**EXERCISE MATERIAL**
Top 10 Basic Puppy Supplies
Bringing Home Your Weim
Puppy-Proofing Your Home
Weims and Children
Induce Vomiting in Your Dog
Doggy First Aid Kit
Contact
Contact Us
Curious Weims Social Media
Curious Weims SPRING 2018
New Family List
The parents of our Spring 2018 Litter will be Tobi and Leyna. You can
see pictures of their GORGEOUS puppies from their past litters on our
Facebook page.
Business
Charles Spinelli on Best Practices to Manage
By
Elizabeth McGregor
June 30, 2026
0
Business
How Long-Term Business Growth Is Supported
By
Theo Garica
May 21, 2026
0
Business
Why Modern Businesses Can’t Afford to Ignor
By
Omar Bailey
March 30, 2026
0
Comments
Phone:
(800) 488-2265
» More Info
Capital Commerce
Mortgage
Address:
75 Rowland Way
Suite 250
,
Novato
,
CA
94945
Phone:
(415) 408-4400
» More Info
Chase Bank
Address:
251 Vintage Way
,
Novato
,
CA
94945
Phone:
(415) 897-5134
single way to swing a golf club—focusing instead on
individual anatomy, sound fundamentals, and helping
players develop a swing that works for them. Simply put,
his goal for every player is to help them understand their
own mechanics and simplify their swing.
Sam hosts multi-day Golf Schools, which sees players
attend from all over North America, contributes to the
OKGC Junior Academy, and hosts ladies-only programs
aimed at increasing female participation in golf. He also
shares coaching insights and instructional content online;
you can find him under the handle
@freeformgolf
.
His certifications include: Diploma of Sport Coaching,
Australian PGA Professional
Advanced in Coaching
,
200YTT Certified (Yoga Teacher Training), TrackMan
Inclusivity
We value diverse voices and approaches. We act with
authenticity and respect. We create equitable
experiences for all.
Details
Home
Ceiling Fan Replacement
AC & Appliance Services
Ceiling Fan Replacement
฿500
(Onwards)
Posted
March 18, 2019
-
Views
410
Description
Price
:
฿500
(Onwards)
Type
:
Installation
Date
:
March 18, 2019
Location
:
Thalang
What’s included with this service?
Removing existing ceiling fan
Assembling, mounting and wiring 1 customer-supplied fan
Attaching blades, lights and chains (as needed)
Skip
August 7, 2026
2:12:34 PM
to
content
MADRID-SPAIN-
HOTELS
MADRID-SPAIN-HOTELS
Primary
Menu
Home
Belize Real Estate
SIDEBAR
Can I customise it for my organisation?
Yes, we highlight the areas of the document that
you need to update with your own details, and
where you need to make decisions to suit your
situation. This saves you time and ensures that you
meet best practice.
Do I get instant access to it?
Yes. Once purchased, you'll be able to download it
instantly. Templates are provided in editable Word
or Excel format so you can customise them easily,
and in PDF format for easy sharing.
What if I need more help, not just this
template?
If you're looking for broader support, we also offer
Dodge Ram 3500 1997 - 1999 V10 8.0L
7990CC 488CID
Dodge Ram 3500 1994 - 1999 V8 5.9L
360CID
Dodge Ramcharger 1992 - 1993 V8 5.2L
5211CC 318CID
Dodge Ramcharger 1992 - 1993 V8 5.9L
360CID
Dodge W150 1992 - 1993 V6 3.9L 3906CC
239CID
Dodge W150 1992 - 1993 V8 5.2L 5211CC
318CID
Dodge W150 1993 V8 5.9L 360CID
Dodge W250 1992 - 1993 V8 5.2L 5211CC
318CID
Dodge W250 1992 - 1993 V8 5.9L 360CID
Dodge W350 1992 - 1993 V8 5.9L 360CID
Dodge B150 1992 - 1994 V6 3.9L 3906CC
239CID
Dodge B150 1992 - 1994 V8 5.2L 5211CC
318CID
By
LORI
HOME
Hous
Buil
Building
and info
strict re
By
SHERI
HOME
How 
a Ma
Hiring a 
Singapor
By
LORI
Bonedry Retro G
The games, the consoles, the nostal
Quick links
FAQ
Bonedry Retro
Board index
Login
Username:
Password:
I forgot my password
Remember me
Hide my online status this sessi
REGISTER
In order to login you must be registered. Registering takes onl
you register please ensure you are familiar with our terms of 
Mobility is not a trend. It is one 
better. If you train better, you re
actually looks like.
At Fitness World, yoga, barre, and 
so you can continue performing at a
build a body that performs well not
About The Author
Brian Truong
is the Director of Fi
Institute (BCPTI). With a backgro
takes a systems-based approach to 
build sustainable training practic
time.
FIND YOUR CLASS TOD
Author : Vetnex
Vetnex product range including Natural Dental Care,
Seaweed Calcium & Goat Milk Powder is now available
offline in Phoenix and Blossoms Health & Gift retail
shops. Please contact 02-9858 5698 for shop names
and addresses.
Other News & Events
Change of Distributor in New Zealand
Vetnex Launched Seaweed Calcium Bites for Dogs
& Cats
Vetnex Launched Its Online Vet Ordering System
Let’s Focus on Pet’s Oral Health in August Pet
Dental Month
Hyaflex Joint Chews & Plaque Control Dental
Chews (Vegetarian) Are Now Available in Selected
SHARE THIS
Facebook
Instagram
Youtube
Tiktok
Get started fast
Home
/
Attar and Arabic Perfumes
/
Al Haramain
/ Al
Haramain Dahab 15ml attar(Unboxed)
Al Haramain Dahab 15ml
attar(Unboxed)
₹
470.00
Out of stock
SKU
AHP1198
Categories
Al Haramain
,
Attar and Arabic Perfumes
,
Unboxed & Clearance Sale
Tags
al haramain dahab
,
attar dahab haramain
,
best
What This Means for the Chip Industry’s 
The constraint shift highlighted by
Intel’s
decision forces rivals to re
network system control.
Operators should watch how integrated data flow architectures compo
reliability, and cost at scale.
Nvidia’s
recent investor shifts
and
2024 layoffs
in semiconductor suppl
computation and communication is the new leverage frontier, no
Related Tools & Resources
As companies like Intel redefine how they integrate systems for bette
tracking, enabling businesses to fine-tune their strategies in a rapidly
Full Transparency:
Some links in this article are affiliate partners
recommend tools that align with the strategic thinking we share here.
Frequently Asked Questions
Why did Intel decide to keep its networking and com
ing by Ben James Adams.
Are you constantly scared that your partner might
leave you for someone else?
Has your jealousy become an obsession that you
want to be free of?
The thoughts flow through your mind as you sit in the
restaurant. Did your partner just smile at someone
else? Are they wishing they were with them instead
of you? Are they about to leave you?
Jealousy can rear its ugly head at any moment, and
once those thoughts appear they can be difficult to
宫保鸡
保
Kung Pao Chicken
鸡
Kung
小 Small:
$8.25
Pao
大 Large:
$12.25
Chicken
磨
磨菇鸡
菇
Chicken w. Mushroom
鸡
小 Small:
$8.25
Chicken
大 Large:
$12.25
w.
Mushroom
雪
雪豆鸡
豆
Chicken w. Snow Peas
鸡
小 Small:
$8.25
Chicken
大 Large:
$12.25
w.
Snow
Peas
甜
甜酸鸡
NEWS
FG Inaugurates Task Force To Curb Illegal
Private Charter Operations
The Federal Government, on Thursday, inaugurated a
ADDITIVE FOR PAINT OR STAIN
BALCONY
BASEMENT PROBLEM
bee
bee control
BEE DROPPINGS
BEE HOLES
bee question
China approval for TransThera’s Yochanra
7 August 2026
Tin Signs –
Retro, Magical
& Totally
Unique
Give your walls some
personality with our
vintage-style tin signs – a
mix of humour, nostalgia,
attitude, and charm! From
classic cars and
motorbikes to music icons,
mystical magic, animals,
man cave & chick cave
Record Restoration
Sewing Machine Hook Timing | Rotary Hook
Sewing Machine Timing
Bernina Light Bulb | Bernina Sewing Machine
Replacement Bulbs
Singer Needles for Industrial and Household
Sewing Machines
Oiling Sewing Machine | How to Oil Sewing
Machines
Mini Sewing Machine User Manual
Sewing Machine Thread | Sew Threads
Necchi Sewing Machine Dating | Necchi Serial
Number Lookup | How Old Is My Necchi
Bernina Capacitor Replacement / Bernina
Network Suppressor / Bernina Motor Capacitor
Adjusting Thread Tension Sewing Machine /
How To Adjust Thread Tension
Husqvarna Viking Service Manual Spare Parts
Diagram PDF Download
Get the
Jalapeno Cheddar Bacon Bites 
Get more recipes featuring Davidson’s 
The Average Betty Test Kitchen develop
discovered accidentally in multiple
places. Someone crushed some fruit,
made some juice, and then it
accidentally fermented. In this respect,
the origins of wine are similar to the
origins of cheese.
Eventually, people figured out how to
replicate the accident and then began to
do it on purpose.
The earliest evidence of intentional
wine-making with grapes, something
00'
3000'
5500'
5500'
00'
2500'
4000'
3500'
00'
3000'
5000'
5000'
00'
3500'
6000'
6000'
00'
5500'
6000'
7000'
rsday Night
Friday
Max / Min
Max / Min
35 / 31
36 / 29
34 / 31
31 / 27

**WHAT IS NEEDED**
The line with "replicate the accident and then began to" marks where to start. Transcribe from there through the final line of the records, exactly and with nothing added.

**REPLY**
replicate the accident and then began to
do it on purpose.
The earliest evidence of intentional
wine-making with grapes, something
00'
3000'
5500'
5500'
00'
2500'
4000'
3500'
00'
3000'
5000'
5000'
00'
3500'
6000'
6000'
00'
5500'
6000'
7000'
rsday Night
Friday
Max / Min
Max / Min
35 / 31
36 / 29
34 / 31
31 / 27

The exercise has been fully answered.